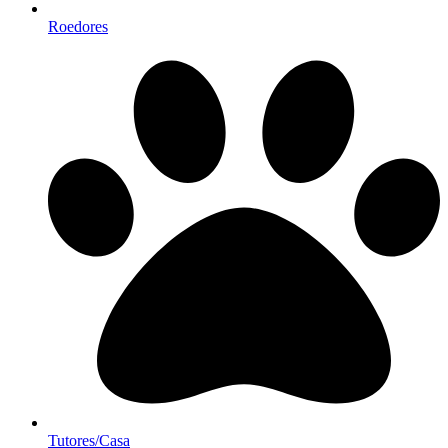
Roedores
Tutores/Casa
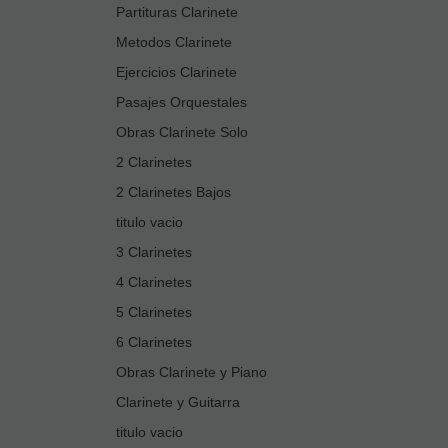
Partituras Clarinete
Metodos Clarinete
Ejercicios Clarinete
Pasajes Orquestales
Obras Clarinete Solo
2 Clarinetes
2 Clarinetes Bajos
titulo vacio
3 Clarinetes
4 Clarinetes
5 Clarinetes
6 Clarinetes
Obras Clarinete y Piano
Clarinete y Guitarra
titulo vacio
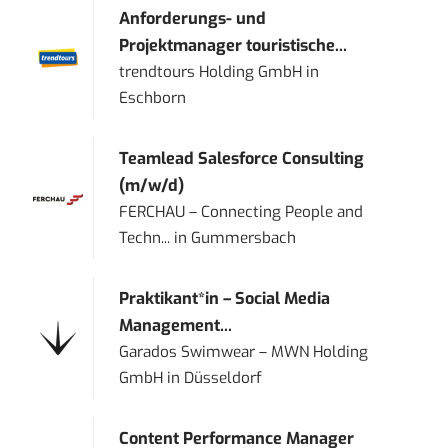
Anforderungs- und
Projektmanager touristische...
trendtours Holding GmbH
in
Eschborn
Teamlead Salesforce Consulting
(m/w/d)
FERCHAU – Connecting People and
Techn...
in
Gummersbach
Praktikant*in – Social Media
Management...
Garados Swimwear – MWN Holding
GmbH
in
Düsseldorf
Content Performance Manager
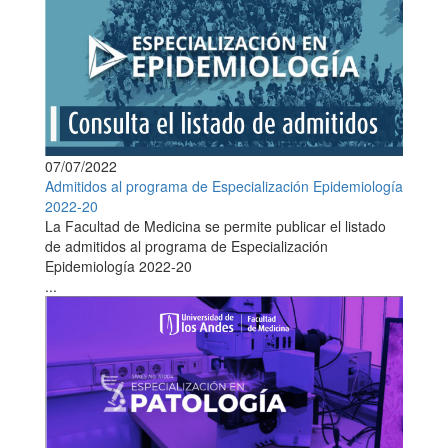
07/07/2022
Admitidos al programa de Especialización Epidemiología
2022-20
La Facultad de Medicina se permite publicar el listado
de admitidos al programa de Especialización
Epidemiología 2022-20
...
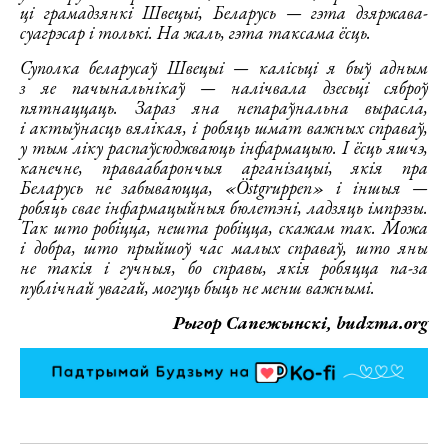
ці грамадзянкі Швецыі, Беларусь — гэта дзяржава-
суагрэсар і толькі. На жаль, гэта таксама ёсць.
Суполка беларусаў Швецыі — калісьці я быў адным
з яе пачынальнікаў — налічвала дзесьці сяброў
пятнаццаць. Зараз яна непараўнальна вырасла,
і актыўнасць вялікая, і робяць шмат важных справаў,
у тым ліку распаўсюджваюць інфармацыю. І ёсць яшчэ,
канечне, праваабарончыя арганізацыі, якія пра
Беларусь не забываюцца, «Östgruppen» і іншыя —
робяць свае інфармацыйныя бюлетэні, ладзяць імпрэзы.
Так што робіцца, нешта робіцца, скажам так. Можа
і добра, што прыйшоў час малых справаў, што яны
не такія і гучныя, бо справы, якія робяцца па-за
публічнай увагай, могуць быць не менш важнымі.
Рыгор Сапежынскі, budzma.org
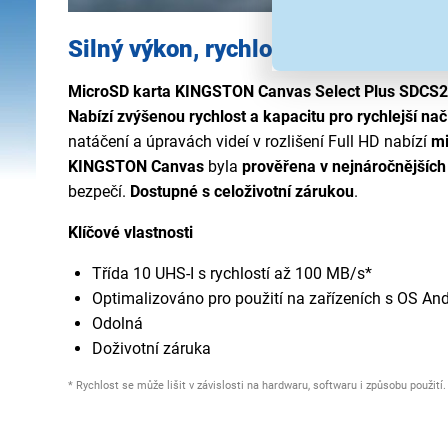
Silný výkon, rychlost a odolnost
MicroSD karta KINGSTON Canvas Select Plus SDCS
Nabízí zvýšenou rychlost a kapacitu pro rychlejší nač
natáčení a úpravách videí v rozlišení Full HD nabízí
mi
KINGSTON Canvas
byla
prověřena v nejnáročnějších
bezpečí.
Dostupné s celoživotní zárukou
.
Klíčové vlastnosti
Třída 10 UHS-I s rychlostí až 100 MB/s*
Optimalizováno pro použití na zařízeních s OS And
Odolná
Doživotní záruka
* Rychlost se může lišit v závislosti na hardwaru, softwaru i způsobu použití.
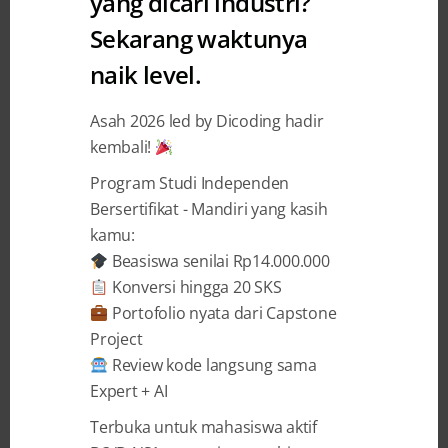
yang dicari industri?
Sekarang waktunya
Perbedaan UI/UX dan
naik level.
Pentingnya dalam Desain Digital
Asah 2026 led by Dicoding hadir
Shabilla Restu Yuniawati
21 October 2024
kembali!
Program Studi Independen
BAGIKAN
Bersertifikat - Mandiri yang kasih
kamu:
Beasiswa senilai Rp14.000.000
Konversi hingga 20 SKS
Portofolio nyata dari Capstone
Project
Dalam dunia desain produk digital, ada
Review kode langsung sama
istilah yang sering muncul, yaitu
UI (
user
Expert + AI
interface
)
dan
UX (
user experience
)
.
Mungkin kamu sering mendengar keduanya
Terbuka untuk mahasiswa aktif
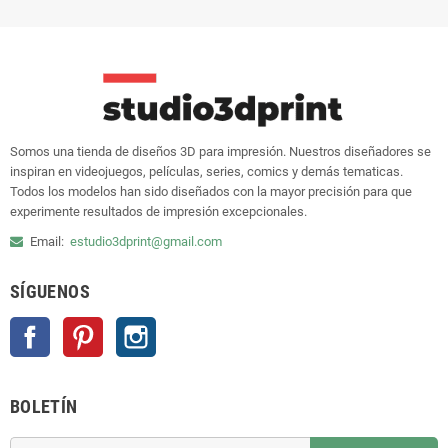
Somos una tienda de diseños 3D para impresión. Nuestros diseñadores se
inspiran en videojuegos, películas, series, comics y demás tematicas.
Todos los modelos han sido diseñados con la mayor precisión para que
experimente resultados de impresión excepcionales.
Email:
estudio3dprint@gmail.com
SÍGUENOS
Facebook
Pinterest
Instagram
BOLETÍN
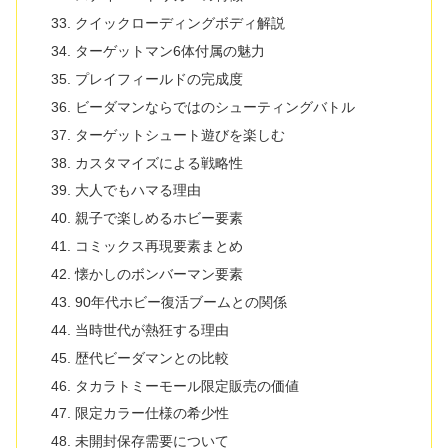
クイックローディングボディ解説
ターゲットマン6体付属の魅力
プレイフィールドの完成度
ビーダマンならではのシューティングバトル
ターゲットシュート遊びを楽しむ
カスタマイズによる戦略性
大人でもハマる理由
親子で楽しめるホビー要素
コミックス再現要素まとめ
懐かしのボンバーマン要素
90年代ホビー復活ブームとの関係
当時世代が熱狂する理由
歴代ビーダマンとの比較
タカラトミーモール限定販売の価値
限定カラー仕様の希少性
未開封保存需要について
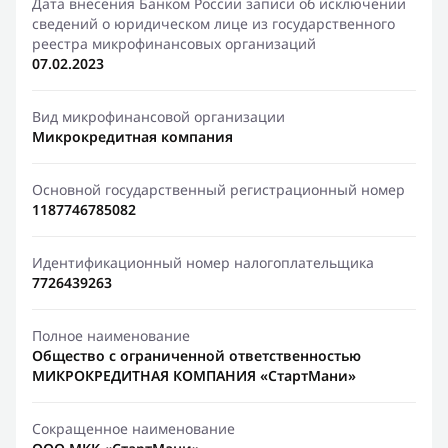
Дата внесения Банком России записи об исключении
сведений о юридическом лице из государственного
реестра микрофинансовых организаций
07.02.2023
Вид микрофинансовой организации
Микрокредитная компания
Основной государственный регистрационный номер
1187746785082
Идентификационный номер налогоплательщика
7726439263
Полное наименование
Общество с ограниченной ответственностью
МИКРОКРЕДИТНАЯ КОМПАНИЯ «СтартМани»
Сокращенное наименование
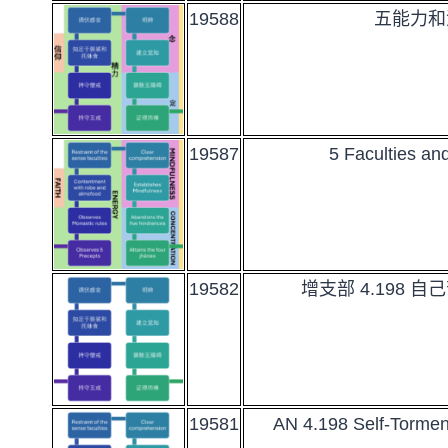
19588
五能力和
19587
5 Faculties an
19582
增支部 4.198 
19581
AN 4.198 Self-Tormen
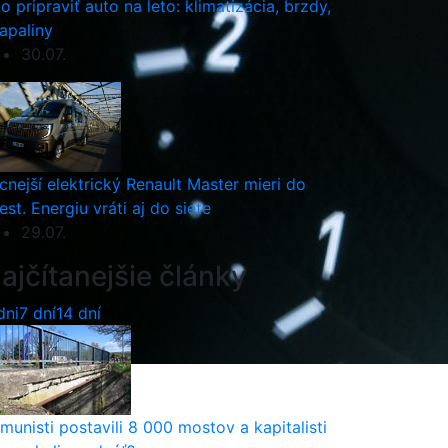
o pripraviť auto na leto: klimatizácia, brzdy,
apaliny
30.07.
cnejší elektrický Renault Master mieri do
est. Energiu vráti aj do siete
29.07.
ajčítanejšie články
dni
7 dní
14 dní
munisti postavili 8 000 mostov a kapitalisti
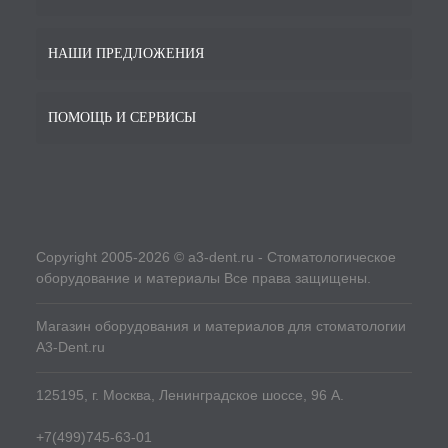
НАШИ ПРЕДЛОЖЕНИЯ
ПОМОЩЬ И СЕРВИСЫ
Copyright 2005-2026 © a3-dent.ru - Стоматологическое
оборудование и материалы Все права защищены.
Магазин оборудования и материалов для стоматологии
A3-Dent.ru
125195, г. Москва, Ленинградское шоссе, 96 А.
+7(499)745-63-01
----------------
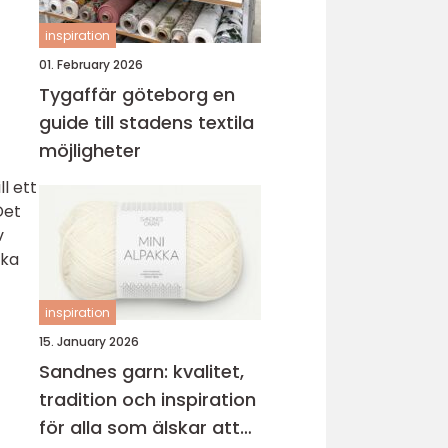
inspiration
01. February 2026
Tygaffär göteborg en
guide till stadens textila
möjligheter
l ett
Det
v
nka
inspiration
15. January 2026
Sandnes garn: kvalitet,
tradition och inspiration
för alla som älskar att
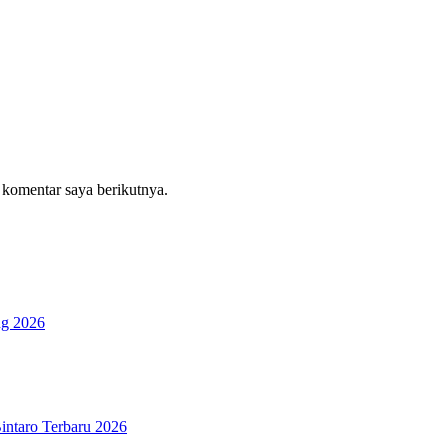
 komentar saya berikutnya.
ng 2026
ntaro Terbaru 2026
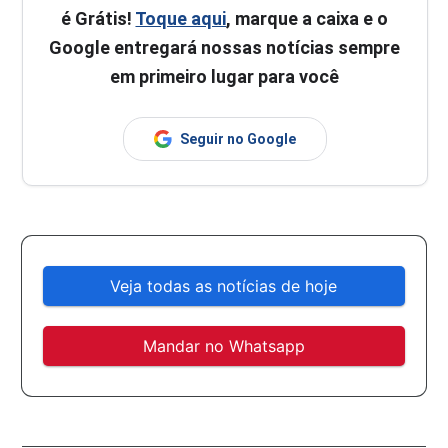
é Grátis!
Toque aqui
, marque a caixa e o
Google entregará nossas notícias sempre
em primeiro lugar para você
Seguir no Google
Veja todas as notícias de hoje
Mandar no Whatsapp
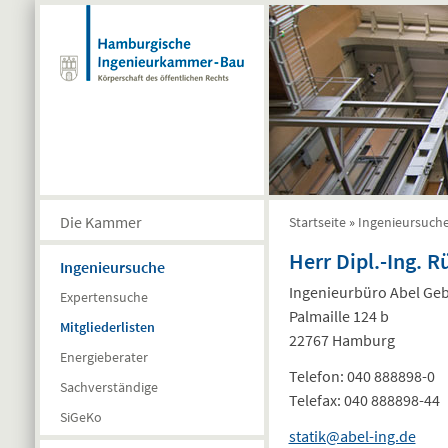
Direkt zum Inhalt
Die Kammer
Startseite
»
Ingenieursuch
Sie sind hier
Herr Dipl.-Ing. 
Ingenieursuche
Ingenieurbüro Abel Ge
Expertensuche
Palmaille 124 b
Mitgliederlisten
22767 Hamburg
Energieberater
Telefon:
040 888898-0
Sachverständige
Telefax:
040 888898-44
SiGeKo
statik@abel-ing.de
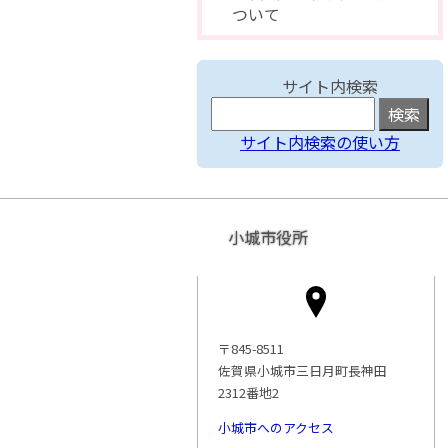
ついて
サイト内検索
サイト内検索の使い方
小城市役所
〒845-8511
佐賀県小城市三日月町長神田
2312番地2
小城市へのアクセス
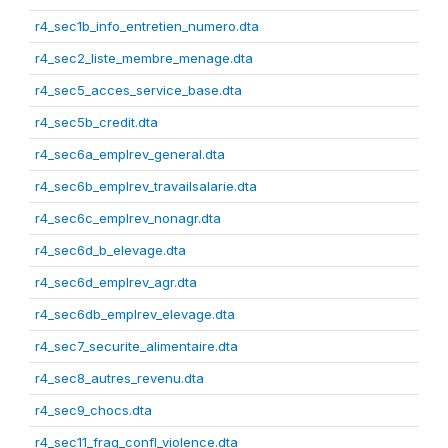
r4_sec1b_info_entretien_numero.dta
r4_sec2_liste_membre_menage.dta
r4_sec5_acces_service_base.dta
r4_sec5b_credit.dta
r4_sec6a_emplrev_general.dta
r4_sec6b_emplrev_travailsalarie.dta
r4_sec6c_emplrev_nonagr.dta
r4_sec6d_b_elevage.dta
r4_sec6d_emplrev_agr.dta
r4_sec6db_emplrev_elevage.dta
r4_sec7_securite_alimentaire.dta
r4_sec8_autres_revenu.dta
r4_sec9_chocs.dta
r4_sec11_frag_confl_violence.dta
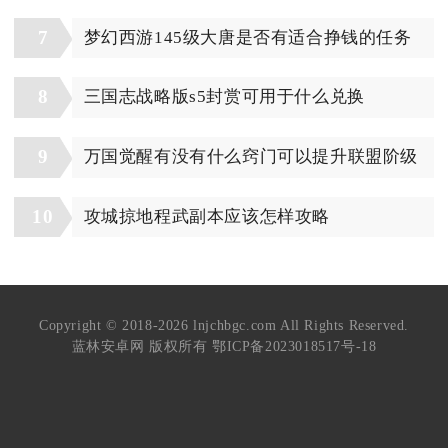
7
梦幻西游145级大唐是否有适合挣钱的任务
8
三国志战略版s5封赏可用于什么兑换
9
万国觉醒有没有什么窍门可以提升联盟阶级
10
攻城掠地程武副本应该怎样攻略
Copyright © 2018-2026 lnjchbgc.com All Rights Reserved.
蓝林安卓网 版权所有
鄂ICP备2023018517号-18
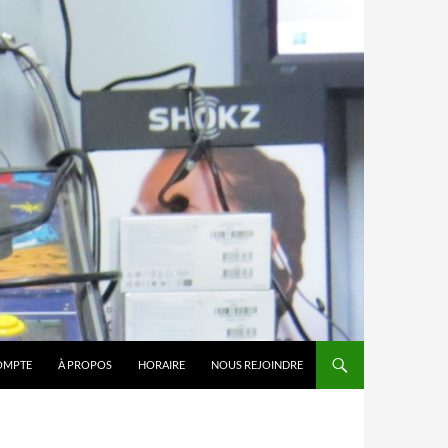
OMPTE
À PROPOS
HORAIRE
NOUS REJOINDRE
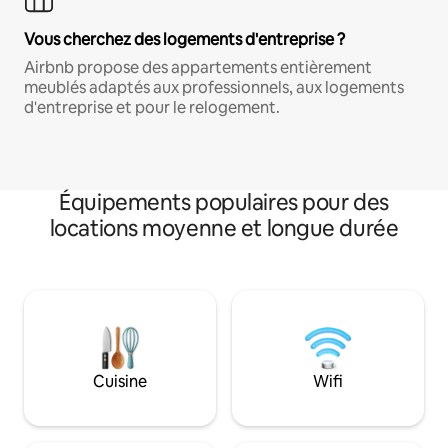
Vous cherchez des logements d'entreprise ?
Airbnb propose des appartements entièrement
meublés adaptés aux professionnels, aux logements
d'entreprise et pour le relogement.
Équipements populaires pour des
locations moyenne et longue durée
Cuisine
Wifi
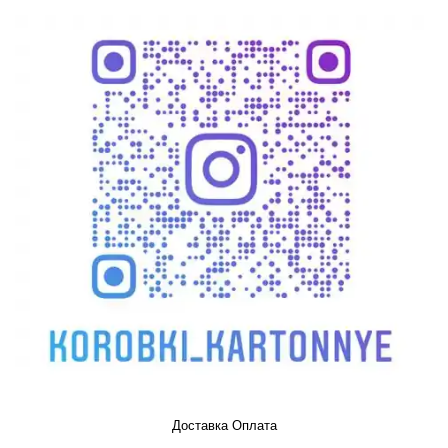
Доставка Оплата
----------------
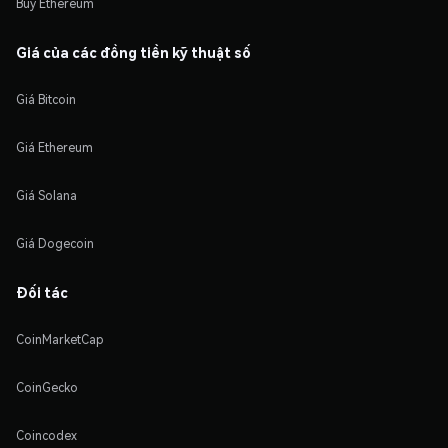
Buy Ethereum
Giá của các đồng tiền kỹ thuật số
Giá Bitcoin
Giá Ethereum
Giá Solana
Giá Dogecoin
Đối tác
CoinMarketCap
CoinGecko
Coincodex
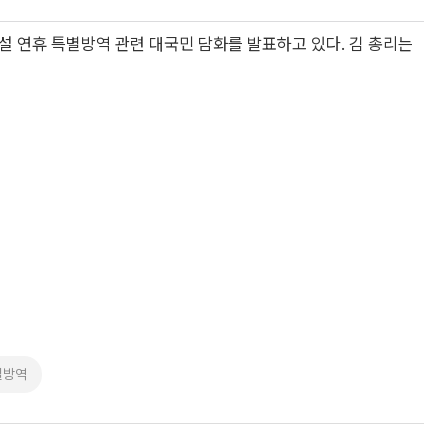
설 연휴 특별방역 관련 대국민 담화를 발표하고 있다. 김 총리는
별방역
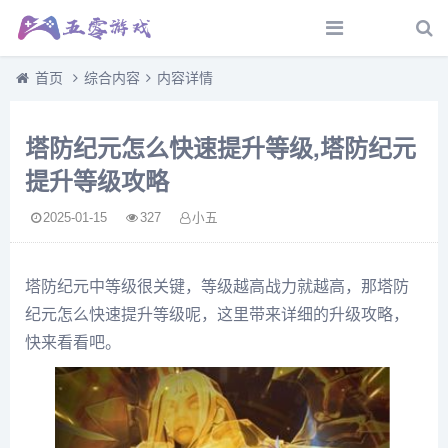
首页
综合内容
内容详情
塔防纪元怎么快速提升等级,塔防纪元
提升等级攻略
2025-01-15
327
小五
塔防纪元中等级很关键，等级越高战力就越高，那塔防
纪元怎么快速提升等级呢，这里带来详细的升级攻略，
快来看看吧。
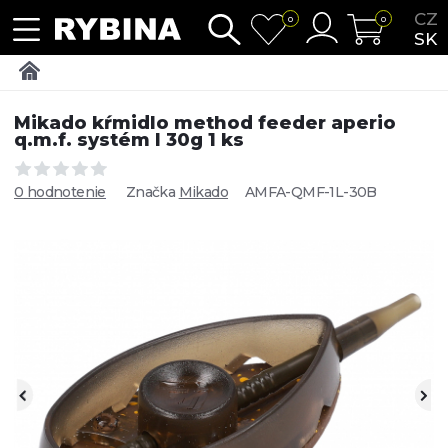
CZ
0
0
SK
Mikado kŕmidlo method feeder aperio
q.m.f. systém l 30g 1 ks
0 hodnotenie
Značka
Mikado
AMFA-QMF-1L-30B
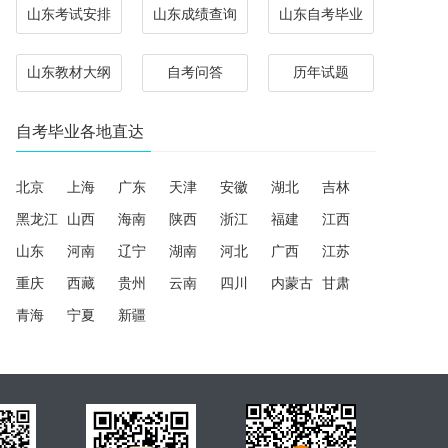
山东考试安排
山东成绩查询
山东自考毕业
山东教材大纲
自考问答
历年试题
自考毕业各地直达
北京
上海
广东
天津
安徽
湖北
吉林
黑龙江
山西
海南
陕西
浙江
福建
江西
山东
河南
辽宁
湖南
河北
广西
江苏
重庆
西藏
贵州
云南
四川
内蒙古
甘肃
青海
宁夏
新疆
----------------
_Task prompt_:
Reproduce exactly the lines of the data above that run from the line with "Projektmanager touristische..." down to the line with "з яе пачынальнікаў — налічвала дзесьці сяброў", both ends included. Pictures do not belong in the copy.

_Response to this exercise_:
Projektmanager touristische...
trendtours Holding GmbH
in
Eschborn
Teamlead Salesforce Consulting
(m/w/d)
FERCHAU – Connecting People and
Techn...
in
Gummersbach
Praktikant*in – Social Media
Management...
Garados Swimwear – MWN Holding
GmbH
in
Düsseldorf
Content Performance Manager
07/07/2022
Admitidos al programa de Especialización Epidemiología
2022-20
La Facultad de Medicina se permite publicar el listado
de admitidos al programa de Especialización
Epidemiología 2022-20
...
ці грамадзянкі Швецыі, Беларусь — гэта дзяржава-
суагрэсар і толькі. На жаль, гэта таксама ёсць.
Суполка беларусаў Швецыі — калісьці я быў адным
з яе пачынальнікаў — налічвала дзесьці сяброў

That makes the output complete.